→ EXERCISE AIM
Please copy each line of the data that includes the string "Preparing".

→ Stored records
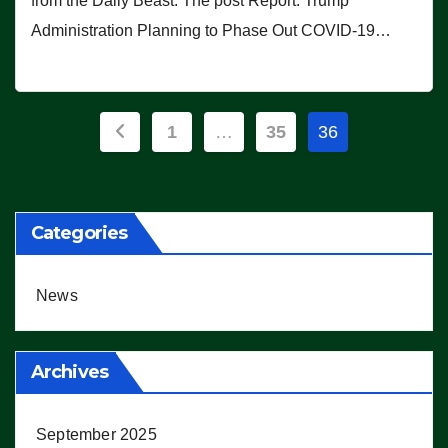
from the Daily Beast. The post Report: Trump
Administration Planning to Phase Out COVID-19…
Posts
1
…
35
36
pagination
Categories
News
Archives
September 2025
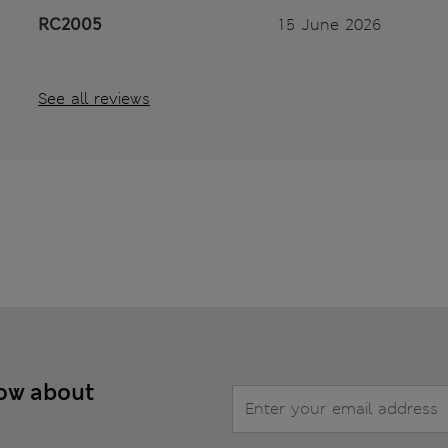
RC2005
15 June 2026
See all reviews
now about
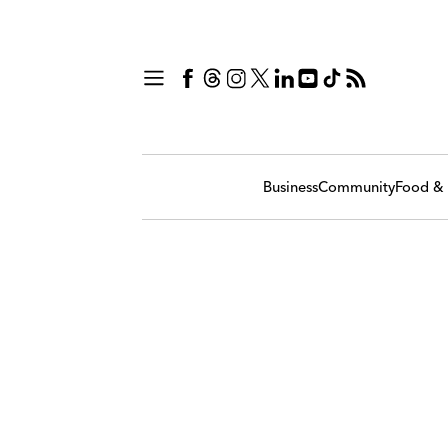
Business
Community
Food & 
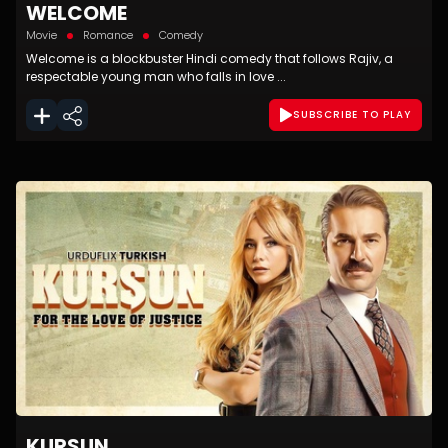
WELCOME
Movie
Romance
Comedy
Welcome is a blockbuster Hindi comedy that follows Rajiv, a
respectable young man who falls in love ...
SUBSCRIBE TO PLAY
KURSUN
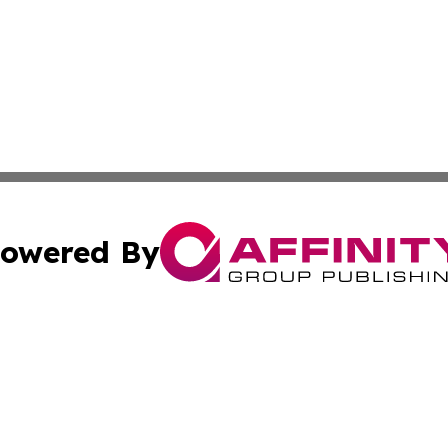
owered By
ubmit Press Release
Terms & Conditions
Copyright/DMCA
s Inc. dba Affinity Group Publishing & The World Newswire
Cookie Settings / Your Privacy Choices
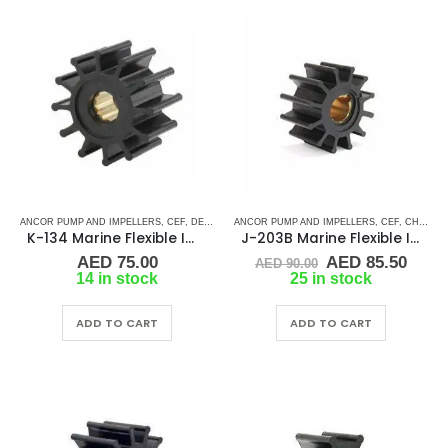
ANCOR PUMP AND IMPELLERS
,
CEF
,
DETROIT DIESEL
ANCOR PUMP AND IMPELLERS
,
DJ PUMP
,
FISCHER PANDA
,
CEF
,
,
FORD LE
CHRIS CRAFT
K-134 Marine Flexible Impeller
J-203B Marine Flexible Impeller
Original
Curr
AED
75.00
AED
85.50
AED
90.00
price
price
14 in stock
25 in stock
was:
is:
AED 90.00.
AED 
ADD TO CART
ADD TO CART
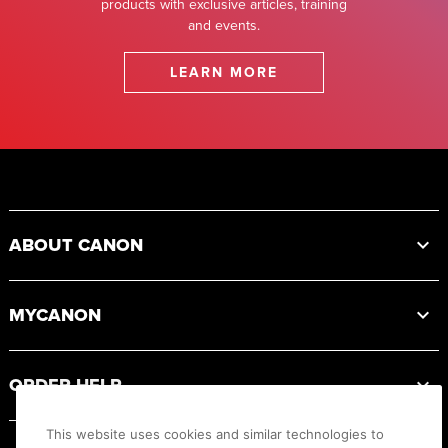
products with exclusive articles, training
and events.
LEARN MORE
Footer
ABOUT CANON
MYCANON
ORDER HELP
This website uses cookies and similar technologies to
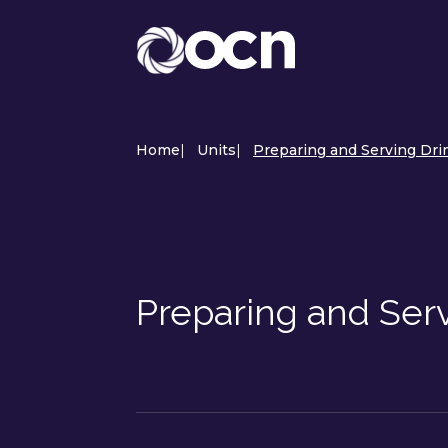
Home
|
Units
|
Preparing and Serving Drin
Preparing and Ser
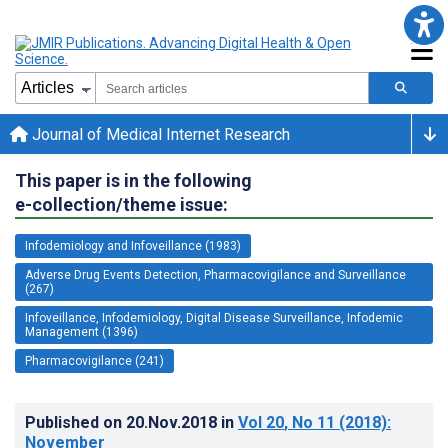
Journal of Medical Internet Research
This paper is in the following
e-collection/theme issue:
Infodemiology and Infoveillance (1983)
Adverse Drug Events Detection, Pharmacovigilance and Surveillance
(267)
Infoveillance, Infodemiology, Digital Disease Surveillance, Infodemic
Management (1396)
Pharmacovigilance (241)
Published on
20.Nov.2018
in
Vol 20
, No 11
(2018)
:
November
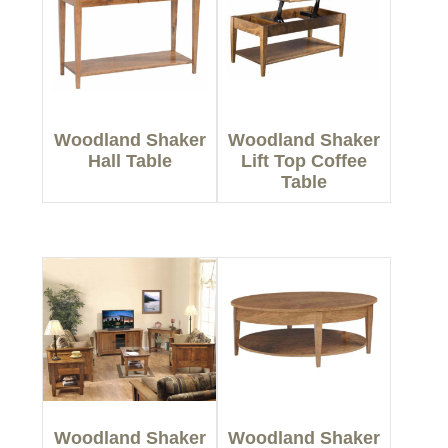
Woodland Shaker
Woodland Shaker
Hall Table
Lift Top Coffee
Table
Woodland Shaker
Woodland Shaker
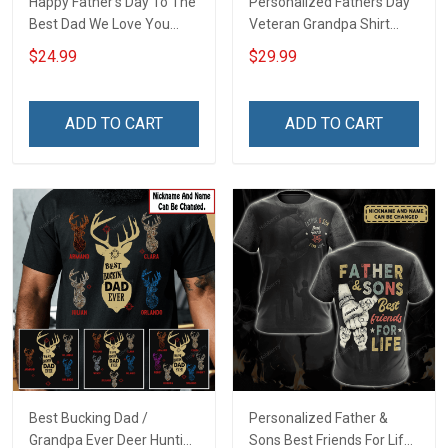
Happy Father's Day To The
Personalized Fathers Day
Best Dad We Love You
Veteran Grandpa Shirt
Footprint Dad Grandpa
With Kids Name Branch
$24.99
$29.99
Shirt With Kids Names -
Rank Fathers Day
Personalized Custom
Veterans Day Memorial
Name Shirt Gift For
Remembrance Gift For
ADD TO CART
ADD TO CART
Grandpa & Dad
Dad Grandpa
Best Bucking Dad /
Personalized Father &
Grandpa Ever Deer Hunting
Sons Best Friends For Life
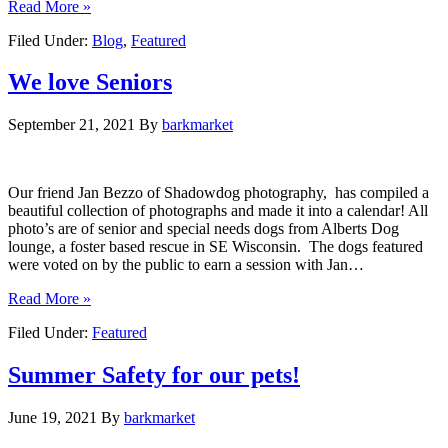
Read More »
Filed Under:
Blog
,
Featured
We love Seniors
September 21, 2021
By
barkmarket
Our friend Jan Bezzo of Shadowdog photography, has compiled a
beautiful collection of photographs and made it into a calendar! All
photo’s are of senior and special needs dogs from Alberts Dog
lounge, a foster based rescue in SE Wisconsin. The dogs featured
were voted on by the public to earn a session with Jan…
Read More »
Filed Under:
Featured
Summer Safety for our pets!
June 19, 2021
By
barkmarket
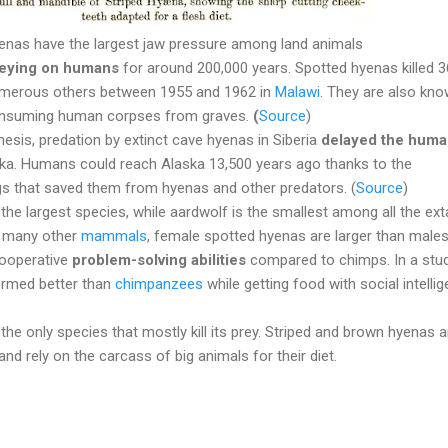
enas have the largest jaw pressure among land animals
eying on humans
for around 200,000 years. Spotted hyenas killed 3
numerous others between 1955 and 1962 in
Malawi
. They are also kn
consuming human corpses from graves.
(
Source
)
esis, predation by extinct cave hyenas in Siberia
delayed the hum
ka. Humans could reach Alaska 13,500 years ago thanks to the
s that saved them from hyenas and other predators. (
Source
)
the largest species, while aardwolf is the smallest among all the ext
e many other
mammals
,
female spotted hyenas are larger than male
cooperative
problem-solving abilities
compared to chimps. In a stud
ormed better than
chimpanzees
while getting food with social intellig
the only species that mostly kill its prey. Striped and brown hyenas a
nd rely on the carcass of big animals for their diet.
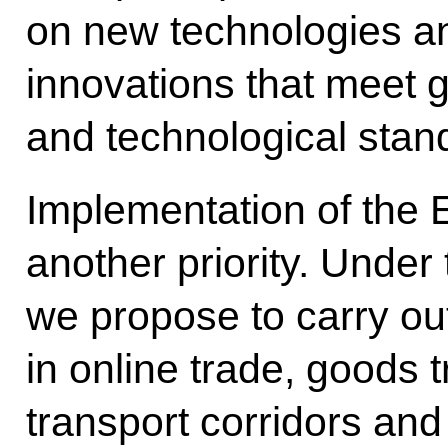
on new technologies a
innovations that meet 
and technological stan
Implementation of the 
another priority. Unde
we propose to carry ou
in online trade, goods 
transport corridors and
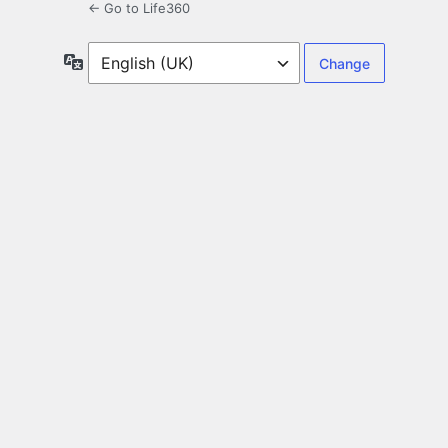
← Go to Life360
Language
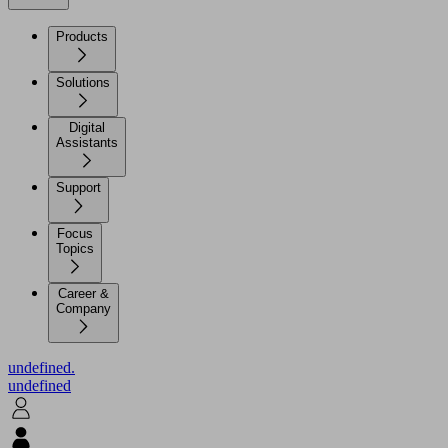
Products
Solutions
Digital
Assistants
Support
Focus
Topics
Career &
Company
undefined.
undefined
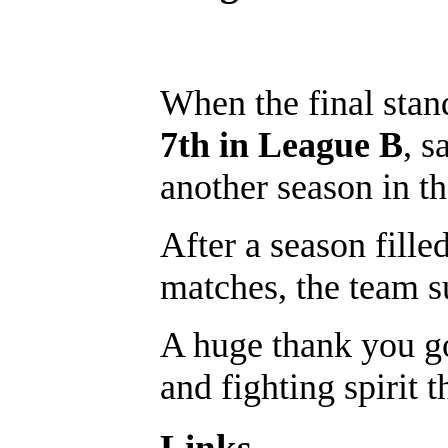
When the final sta
7th in League B
, s
another season in th
After a season fille
matches, the team su
A huge thank you go
and fighting spirit 
Links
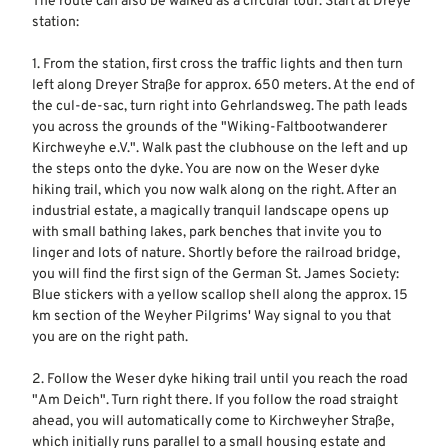
The route can also be walked as a circular tour. Start at Dreye
station:
1. From the station, first cross the traffic lights and then turn
left along Dreyer Straße for approx. 650 meters. At the end of
the cul-de-sac, turn right into Gehrlandsweg. The path leads
you across the grounds of the "Wiking-Faltbootwanderer
Kirchweyhe e.V.". Walk past the clubhouse on the left and up
the steps onto the dyke. You are now on the Weser dyke
hiking trail, which you now walk along on the right. After an
industrial estate, a magically tranquil landscape opens up
with small bathing lakes, park benches that invite you to
linger and lots of nature. Shortly before the railroad bridge,
you will find the first sign of the German St. James Society:
Blue stickers with a yellow scallop shell along the approx. 15
km section of the Weyher Pilgrims' Way signal to you that
you are on the right path.
2. Follow the Weser dyke hiking trail until you reach the road
"Am Deich". Turn right there. If you follow the road straight
ahead, you will automatically come to Kirchweyher Straße,
which initially runs parallel to a small housing estate and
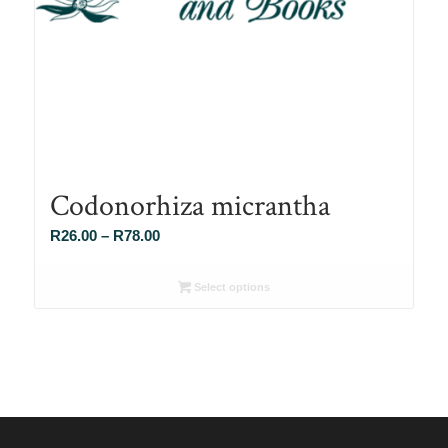
Codonorhiza micrantha
Price
R
26.00
–
R
78.00
range:
R26.00
Select options
through
R78.00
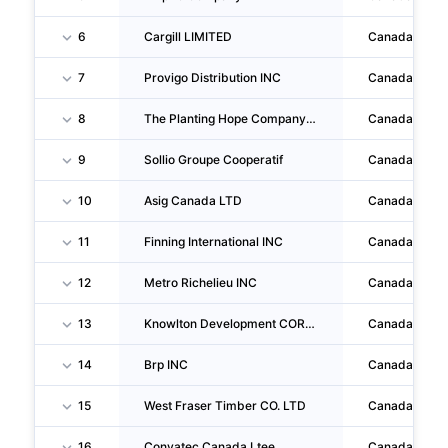
6
Cargill LIMITED
Canada
7
Provigo Distribution INC
Canada
8
The Planting Hope Company INC
Canada
9
Sollio Groupe Cooperatif
Canada
10
Asig Canada LTD
Canada
11
Finning International INC
Canada
12
Metro Richelieu INC
Canada
13
Knowlton Development CORPORATION INC
Canada
14
Brp INC
Canada
15
West Fraser Timber CO. LTD
Canada
16
Convatec Canada Ltee
Canada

→ SOLUTION TO THIS PROBLEM
Preparing and Serving Drin
Preparing and Ser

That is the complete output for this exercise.